Page images and extracted text
- - - - - - -

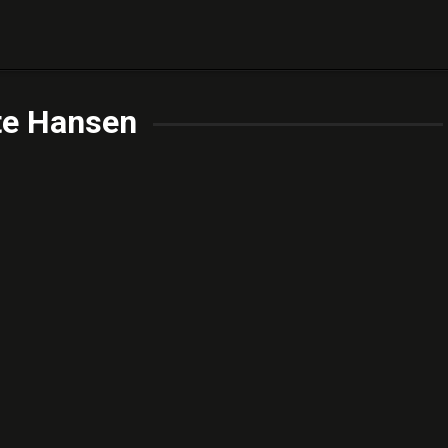
te Hansen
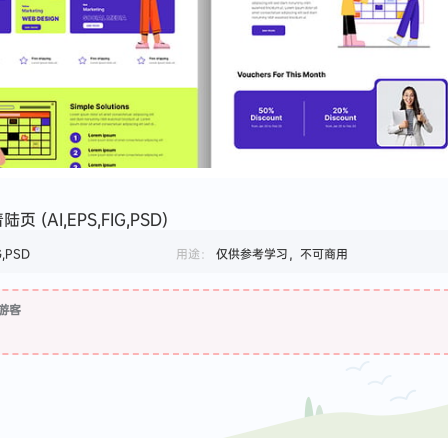
(AI,EPS,FIG,PSD)
G,PSD
用途：
仅供参考学习，不可商用
游客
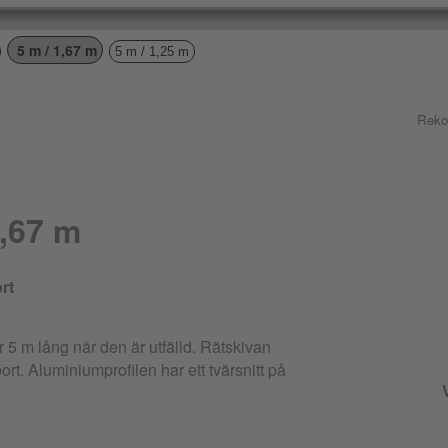
5 m / 1,67 m
5 m / 1,25 m
Reko
1,67 m
rt
r 5 m lång när den är utfälld. Rätskivan
port. Aluminiumprofilen har ett tvärsnitt på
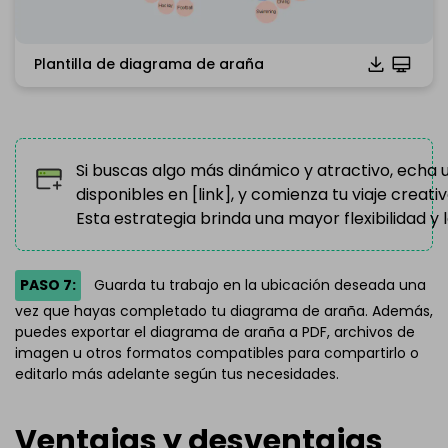
Plantilla de diagrama de araña
Haz clic para descargar y utilizar esta plantilla.
*El
archivo emmx
debe abrirse en EdrawMind.
Si aún no tienes EdrawMind, descarga
EdrawMind
gratis
Si buscas algo más dinámico y atractivo, echa 
desde
el siguiente enlace.
disponibles en [link], y comienza tu viaje creat
También puedes probar
EdrawMind Online
de forma
Esta estrategia brinda una mayor flexibilidad y la
gratuita desde
el siguiente enlace.
PASO 7:
Guarda tu trabajo en la ubicación deseada una
vez que hayas completado tu diagrama de araña. Además,
puedes exportar el diagrama de araña a PDF, archivos de
imagen u otros formatos compatibles para compartirlo o
editarlo más adelante según tus necesidades.
Ventajas y desventajas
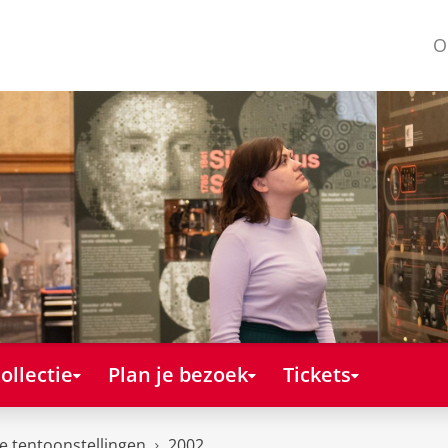
O
ollectie
Plan je bezoek
Tickets
e tentoonstellingen
2002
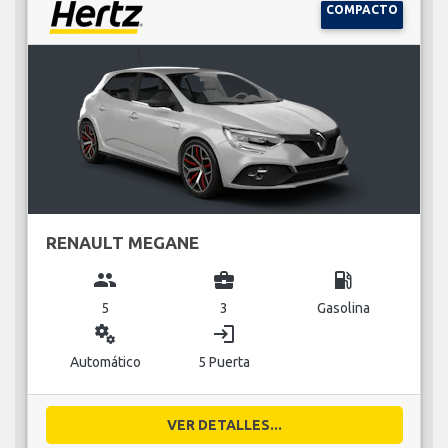
COMPACTO
RENAULT MEGANE
group
business_center
local_gas_station
5
3
Gasolina
miscellaneous_services
login
Automático
5 Puerta
VER DETALLES...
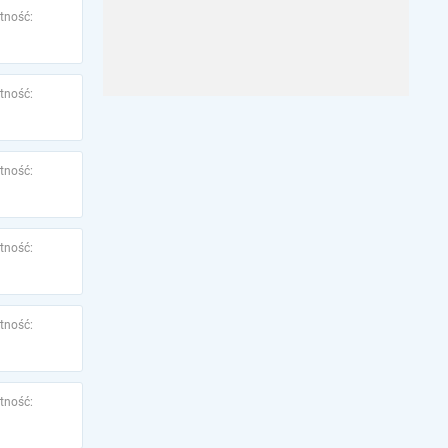
tność:
tność:
tność:
tność:
tność:
tność:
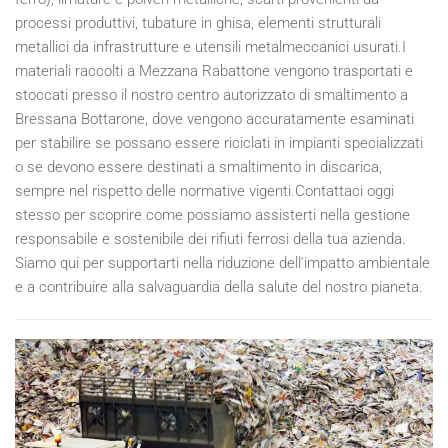
processi produttivi, tubature in ghisa, elementi strutturali
metallici da infrastrutture e utensili metalmeccanici usurati.I
materiali raccolti a Mezzana Rabattone vengono trasportati e
stoccati presso il nostro centro autorizzato di smaltimento a
Bressana Bottarone, dove vengono accuratamente esaminati
per stabilire se possano essere riciclati in impianti specializzati
o se devono essere destinati a smaltimento in discarica,
sempre nel rispetto delle normative vigenti.Contattaci oggi
stesso per scoprire come possiamo assisterti nella gestione
responsabile e sostenibile dei rifiuti ferrosi della tua azienda.
Siamo qui per supportarti nella riduzione dell'impatto ambientale
e a contribuire alla salvaguardia della salute del nostro pianeta.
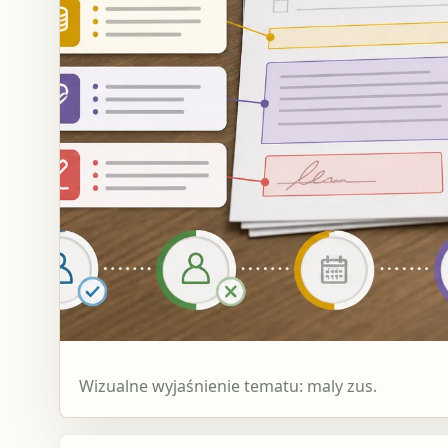
Wizualne wyjaśnienie tematu: maly zus.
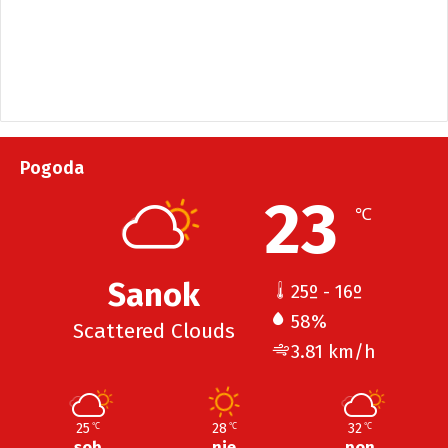
Pogoda
23
℃
Sanok
25º - 16º
58%
Scattered Clouds
3.81 km/h
25
28
32
℃
℃
℃
sob
nie
pon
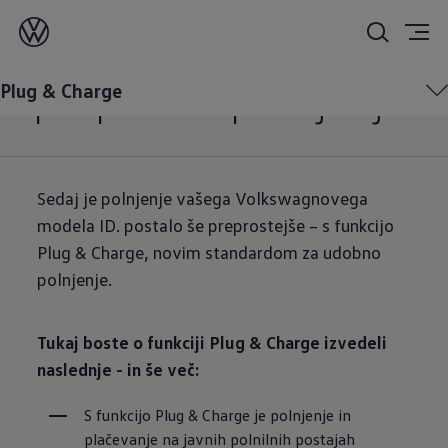
Plug & Charge:
preprosto polnjenje
Plug & Charge
Sedaj je polnjenje vašega Volkswagnovega
modela ID. postalo še preprostejše – s funkcijo
Plug & Charge, novim standardom za udobno
polnjenje.
Tukaj boste o funkciji Plug & Charge izvedeli
naslednje - in še več:
S funkcijo Plug & Charge je polnjenje in 
plačevanje na javnih polnilnih postajah 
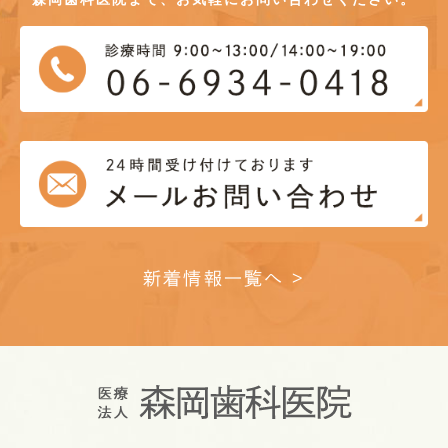
新着情報一覧へ >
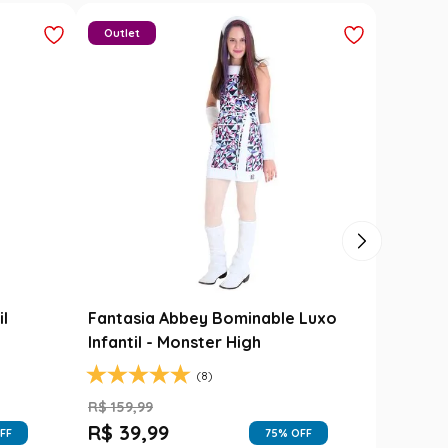
Outlet
il
Fantasia Abbey Bominable Luxo
Infantil - Monster High
(8)
R$
159
,
99
R$
39
,
99
FF
75
% OFF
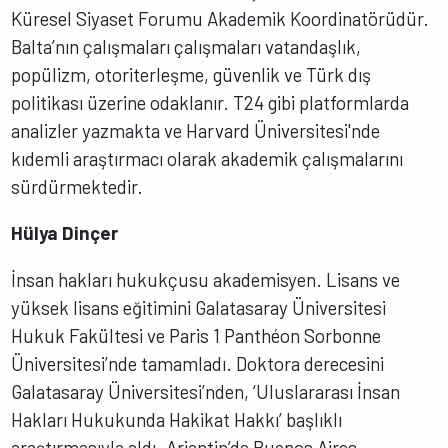
Küresel Siyaset Forumu Akademik Koordinatörüdür.
Balta’nın çalışmaları çalışmaları vatandaşlık,
popülizm, otoriterleşme, güvenlik ve Türk dış
politikası üzerine odaklanır. T24 gibi platformlarda
analizler yazmakta ve Harvard Üniversitesi'nde
kıdemli araştırmacı olarak akademik çalışmalarını
sürdürmektedir.
Hülya Dinçer
İnsan hakları hukukçusu akademisyen. Lisans ve
yüksek lisans eğitimini Galatasaray Üniversitesi
Hukuk Fakültesi ve Paris 1 Panthéon Sorbonne
Üniversitesi’nde tamamladı. Doktora derecesini
Galatasaray Üniversitesi’nden, ‘Uluslararası İnsan
Hakları Hukukunda Hakikat Hakkı’ başlıklı
araştırmasıyla aldı. Arjantin’de Buenos Aires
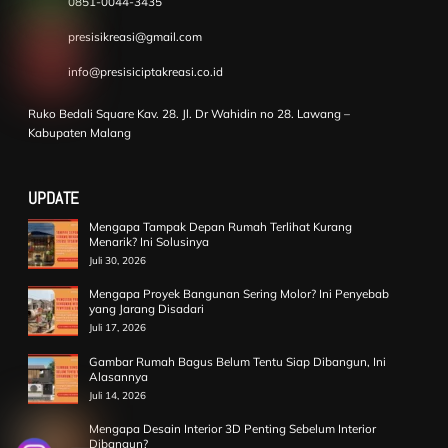
0851-0044-3435
presisikreasi@gmail.com
info@presisiciptakreasi.co.id
Ruko Bedali Square Kav. 28. Jl. Dr Wahidin no 28. Lawang –
Kabupaten Malang
UPDATE
Mengapa Tampak Depan Rumah Terlihat Kurang
Menarik? Ini Solusinya
Juli 30, 2026
Mengapa Proyek Bangunan Sering Molor? Ini Penyebab
yang Jarang Disadari
Juli 17, 2026
Gambar Rumah Bagus Belum Tentu Siap Dibangun, Ini
Alasannya
Juli 14, 2026
Mengapa Desain Interior 3D Penting Sebelum Interior
Dibangun?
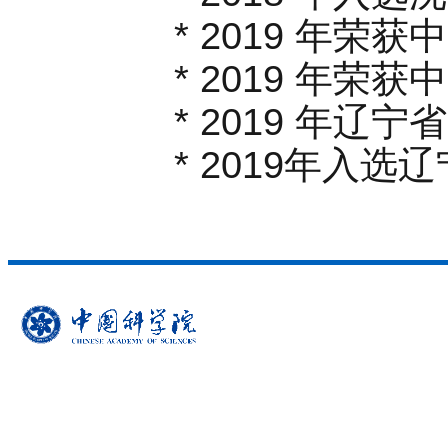
*
2019
年荣获中
*
2019
年荣获中
*
2019
年辽宁省
*
2019
年入选辽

- - - - - - -

Problem to solve
From the line containing "Juli 14, 2026" to the last line of the entries, copy every line exactly, including both ends, and leave out the pictures.

Exercise response
Juli 14, 2026
Mengapa Desain Interior 3D Penting Sebelum Interior
Dibangun?
*
2019
年荣获中
*
2019
年荣获中
*
2019
年辽宁省
*
2019
年入选辽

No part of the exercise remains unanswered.